Das sind deutlich mehr als im August, als die Münchner Wirtschaftsforscher eine Heimarbeitsquote von 23,8 Prozent ermittelt hatten. Der jüngste Anstieg geht quer durch alle Branchen, wie das Ifo-Institut am Montag mitteilte.

Seit Ende November müssen Unternehmen ihren Beschäftigten wieder die Möglichkeit zur Arbeit daheim anbieten.
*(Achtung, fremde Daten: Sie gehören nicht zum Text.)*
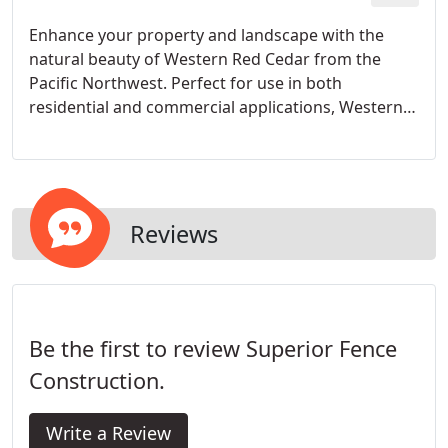
Enhance your property and landscape with the
natural beauty of Western Red Cedar from the
Pacific Northwest. Perfect for use in both
residential and commercial applications, Western
Red Cedar provides unsurpassed beauty and
centuries of proven performance.
Reviews
Be the first to review Superior Fence
Construction.
Write a Review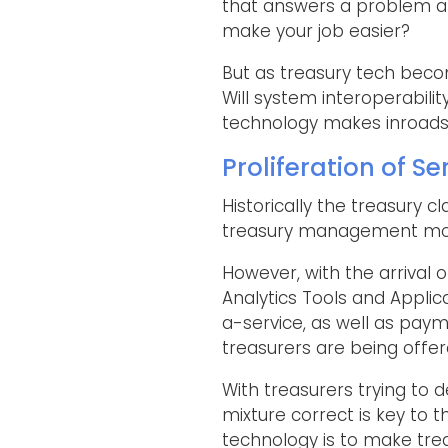
that answers a problem an
make your job easier?
But as treasury tech beco
Will system interoperabil
technology makes inroads 
Proliferation of Se
Historically the treasury
treasury management mod
However, with the arrival 
Analytics Tools and Applic
a-service, as well as paym
treasurers are being offe
With treasurers trying to 
mixture correct is key to 
technology is to make trea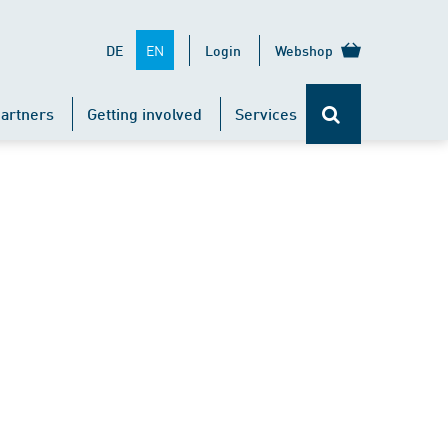
EN
DE
Login
Webshop
artners
Getting involved
Services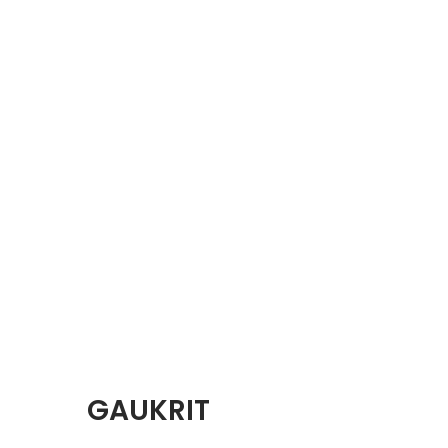
GAUKRIT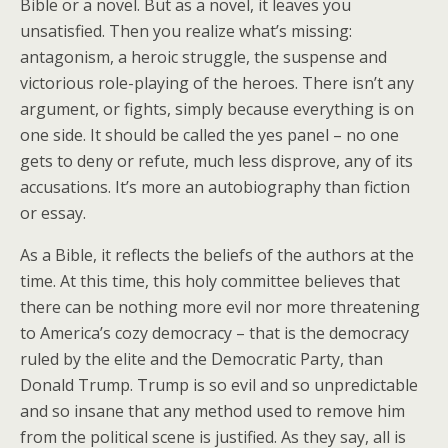
Bible or a novel. But as a novel, it leaves you
unsatisfied. Then you realize what’s missing:
antagonism, a heroic struggle, the suspense and
victorious role-playing of the heroes. There isn’t any
argument, or fights, simply because everything is on
one side. It should be called the yes panel – no one
gets to deny or refute, much less disprove, any of its
accusations. It’s more an autobiography than fiction
or essay.
As a Bible, it reflects the beliefs of the authors at the
time. At this time, this holy committee believes that
there can be nothing more evil nor more threatening
to America’s cozy democracy – that is the democracy
ruled by the elite and the Democratic Party, than
Donald Trump. Trump is so evil and so unpredictable
and so insane that any method used to remove him
from the political scene is justified. As they say, all is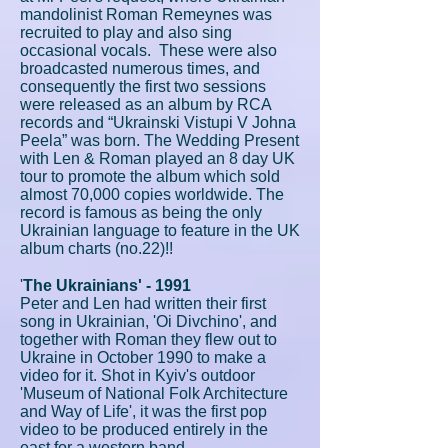
mandolinist Roman Remeynes was
recruited to play and also sing
occasional vocals. These were also
broadcasted numerous times, and
consequently the first two sessions
were released as an album by RCA
records and “Ukrainski Vistupi V Johna
Peela” was born. The Wedding Present
with Len & Roman played an 8 day UK
tour to promote the album which sold
almost 70,000 copies worldwide. The
record is famous as being the only
Ukrainian language to feature in the UK
album charts (no.22)!!
'
The Ukrainians' - 1991
Peter and Len had written their first
song in Ukrainian, 'Oi Divchino', and
together with Roman they flew out to
Ukraine in October 1990 to make a
video for it. Shot in Kyiv's outdoor
'Museum of National Folk Architecture
and Way of Life', it was the first pop
video to be produced entirely in the
east for a western band.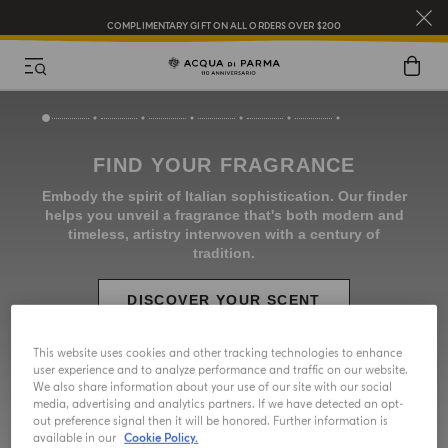
COMPLIMENTARY GIFT ON ALL ORDERS OVER $200
NEW IN:
BERGAMOTTO LA SPUGNATURA
This website uses cookies and other tracking technologies to enhance
user experience and to analyze performance and traffic on our website.
We also share information about your use of our site with our social
media, advertising and analytics partners. If we have detected an opt-
out preference signal then it will be honored. Further information is
available in our
Cookie Policy.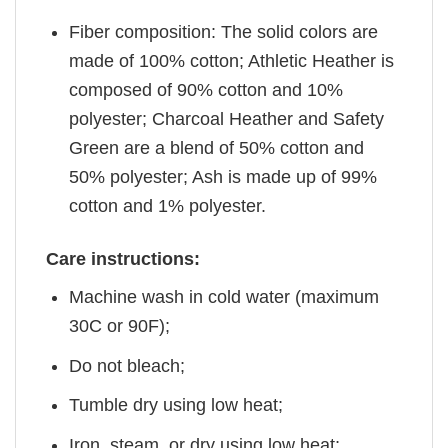
Fiber composition: The solid colors are
made of 100% cotton; Athletic Heather is
composed of 90% cotton and 10%
polyester; Charcoal Heather and Safety
Green are a blend of 50% cotton and
50% polyester; Ash is made up of 99%
cotton and 1% polyester.
Care instructions:
Machine wash in cold water (maximum
30C or 90F);
Do not bleach;
Tumble dry using low heat;
Iron, steam, or dry using low heat;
Nach Einschätzung des Ifo-Instituts wird das von manchen Arbeitgebern umgangen.

Erneut mehr Homeoffice in der vierten Corona-Welle

«Nicht alle Unternehmen beachten offenbar die Ende November wieder eingeführte Homeoffice-Pflicht», sagte Jean-Victor Alipour, Fachmann für das Thema beim Ifo-Institut. Der Grund für diese Annahme ist, dass im März 2021 noch erheblich mehr Beschäftigte daheim arbeiteten als zuletzt: Die Quote liege gut vier Prozentpunkte unter dem Höchstwert vom März, sagte Alipour.

Am höchsten ist der Anteil der Heimarbeiter nach wie vor in der Dienstleistungsbranche. Laut Ifo-Institut stieg die Homeoffice-Quote dort im Vergleich zum August von 33,4 auf 38,2 Prozent.

In der Gastronomie liegt Heimbüro-Quote bei unter 3 Prozent

Doch Dienstleister ist nicht gleich Dienstleister: Den Spitzenwert ermittelten Alipour und seine Kollegen für IT-Unternehmen, mit einem Homeoffice-Anteil von 76 Prozent. In der Gastronomie hingegen liegt die Heimbüro-Quote bei unter 3 Prozent. (dpa)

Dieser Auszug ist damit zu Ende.